Salt Lake City, Utah
Salt Lake City
Industry: Built Environment
Products: Artisan concrete
Just a few years ago, everything about Sandoval signaled that he was just a pilot. Everything, that is, except for his pedigree.
"I'm a third-generation concrete mason," Sandoval admits, and it was this experience he reached back to during the recession.
"There was just not much movement for me as a pilot," he says, "but there were projects that needed to be done on our rental properties. I started doing these projects, took a few additional classes, and decided this was something I wanted to do."
Sandoval's initial investment -- a building, tools, equipment, materials -- was a true leap of faith. "I was all in," he recollects. "But I had no idea how I was going to pay the rent the next month. I got a job -- a fire pit -- and that paid the rent. And one job turned into two and then three."
Timing was also kind to Sandoval. He started WhiteStone Concrete Design right when other concrete masons, beat up from the recession, were getting out. "The economy flushed a lot of businesses out," Sandoval explains. "By the time I got in, there were only two or three businesses left doing artisan concrete design. Everyone else was just doing it on the side and struggling."
That struggle could possibly be blamed on their technique and the limitations of the industry up to that point, Sandoval notes. "Concrete is too difficult to master in order to stay on the side. By only taking on an occasional project, contractors are not keeping up with the innovations which have occurred in the industry."

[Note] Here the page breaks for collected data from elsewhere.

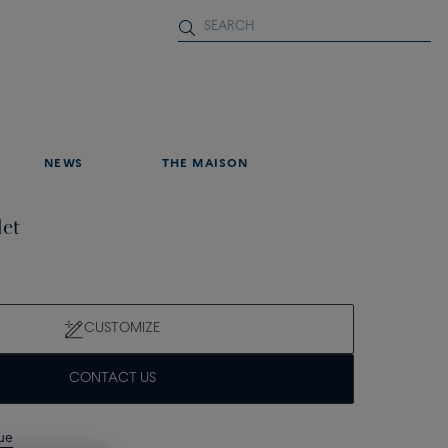
NEWS
THE MAISON
let
CUSTOMIZE
CONTACT US
que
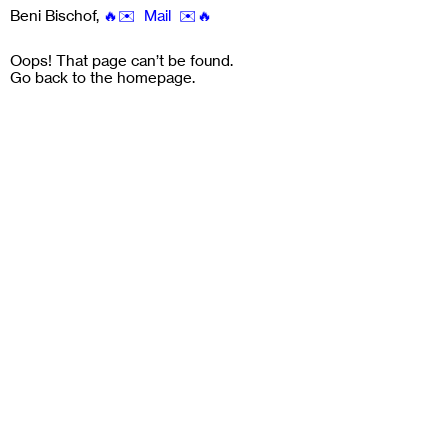
Beni Bischof
,
🔥✉️ Mail ✉️🔥
Oops! That page can’t be found.
Go back to the
homepage
.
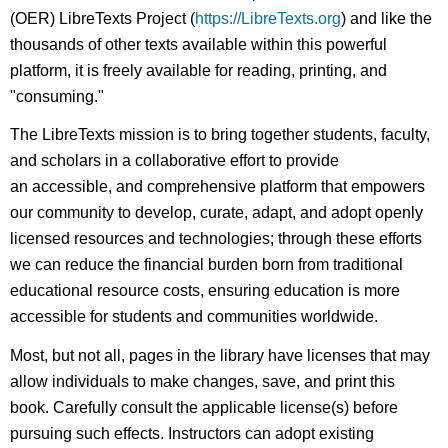
(OER) LibreTexts Project (
https://LibreTexts.org
) and like the
thousands of other texts available within this powerful
platform, it is freely available for reading, printing, and
"consuming."
The LibreTexts mission is to bring together students, faculty,
and scholars in a collaborative effort to provide
an accessible, and comprehensive platform that empowers
our community to develop, curate, adapt, and adopt openly
licensed resources and technologies; through these efforts
we can reduce the financial burden born from traditional
educational resource costs, ensuring education is more
accessible for students and communities worldwide.
Most, but not all, pages in the library have licenses that may
allow individuals to make changes, save, and print this
book. Carefully consult the applicable license(s) before
pursuing such effects. Instructors can adopt existing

And lack of practice leads to costly errors, Sandoval adds. "Some people enter the industry thinking it will be easy, only to find out the mistakes they made in the beginning catches up with them. It snowballs. You have to go back and redo $100,000 worth of work, and it ruins them. They cannot absorb the losses."
He continues, "Things happen: You can use a bad sealer, the concrete cracks, or there is an installation problem. For three years, I had to put everything back into my business. I did not take a paycheck. I put everything into my training, equipment, techniques, quality control, and employees with the goal of having the best product in Salt Lake City."

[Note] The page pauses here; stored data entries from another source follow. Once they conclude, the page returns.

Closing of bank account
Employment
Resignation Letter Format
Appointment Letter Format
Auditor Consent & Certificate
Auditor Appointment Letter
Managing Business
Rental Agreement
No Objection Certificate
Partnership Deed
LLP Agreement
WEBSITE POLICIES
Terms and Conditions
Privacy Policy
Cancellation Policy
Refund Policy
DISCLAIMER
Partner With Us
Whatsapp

Artisan concrete remains an emerging market. "I would say the real industry, where the capabilities are today, is only 15 years old," Sandoval says. "If you're not innovating, you're falling behind. For awhile, concrete had a bad reputation here in Salt Lake City because it was not being done the right way. I came in with a better understanding, because of the work I had done with my father and grandfather, but I was also willing to put in the money for the right technology and time to learn how to do these projects right."

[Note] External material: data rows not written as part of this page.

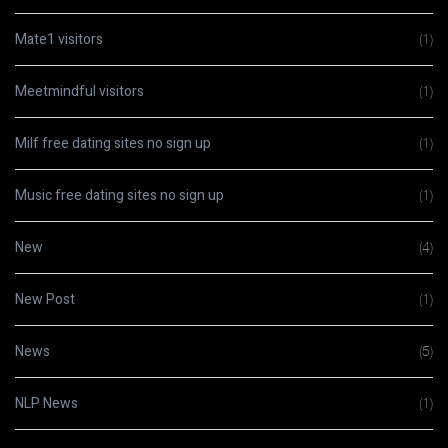
Mate1 visitors
(1)
Meetmindful visitors
(1)
Milf free dating sites no sign up
(1)
Music free dating sites no sign up
(1)
New
(4)
New Post
(1)
News
(5)
NLP News
(1)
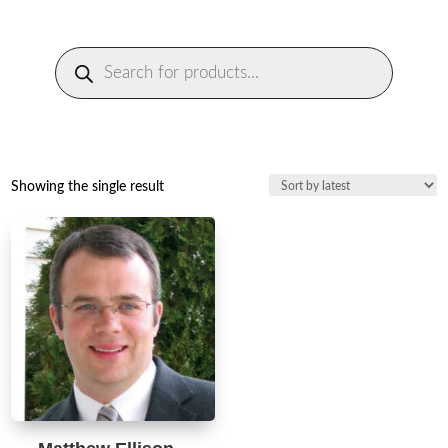
Products
search
Showing the single result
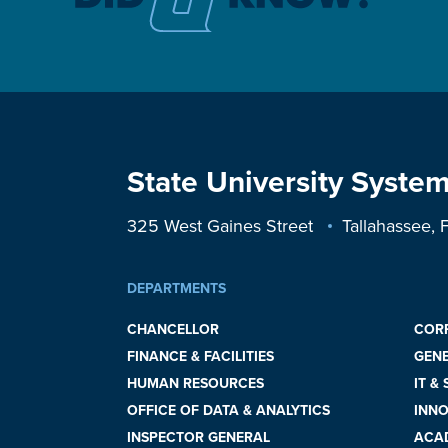
State University System
325 West Gaines Street
Tallahassee,
DEPARTMENTS
CHANCELLOR
COR
FINANCE & FACILITIES
GEN
HUMAN RESOURCES
IT &
OFFICE OF DATA & ANALYTICS
INNO
INSPECTOR GENERAL
ACAD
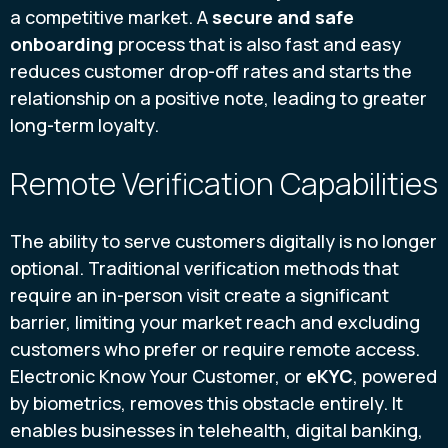
a competitive market. A
secure and safe
onboarding
process that is also fast and easy
reduces customer drop-off rates and starts the
relationship on a positive note, leading to greater
long-term loyalty.
Remote Verification Capabilities
The ability to serve customers digitally is no longer
optional. Traditional verification methods that
require an in-person visit create a significant
barrier, limiting your market reach and excluding
customers who prefer or require remote access.
Electronic Know Your Customer, or
eKYC
, powered
by biometrics, removes this obstacle entirely. It
enables businesses in telehealth, digital banking,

And that's where being a pilot helped Sandoval lift this company off. Sandoval travelled around the country to work with other artisans. "My mentors were people like Buddy Rhodes, Jon Schuler, Jeremy French, and Cody Carpenter. I would travel and train with them, take classes from them, work on project with them. They really helped me directly."
Today, WhiteStone Concrete Design is growing, an oddity in its field. "I've heard that 95 percent of businesses who try to specialize in artisan concrete fail or move to something else," Sandoval says. "But we're just getting started. We're constantly learning new finishing techniques. We're putting everything we can back into innovating and growing this business."
Challenges: The fickle nature of concrete. "It never acts the same way," Sandoval explains. The finished product depends on the temperature, season, and humidity. "You have to do it all day, every day, in order to understand everything about it. And it can be a challenge, but that challenge can be mitigated through experience."
Opportunities: New products with Salt Lake City-based 3form. "We're excited about launching it," Sandoval says. "We are also developing a new line of products on our website." The new line will give WhiteStone Concrete Design options Sandoval did not even dream of years ago. "People can go to a website, point, click, pick out some colors, and we manufacture and ship it. We don't have to do the field consulting, measures, or install. And we can serve much larger markets." WhiteStone Concrete Design can also accommodate large-scale projects such as restaurants and hotels.
Needs: Talent. "We are not a common trade," Sandoval says. "Training requires a lot of time and money. We are currently looking to find the right people to grow our company."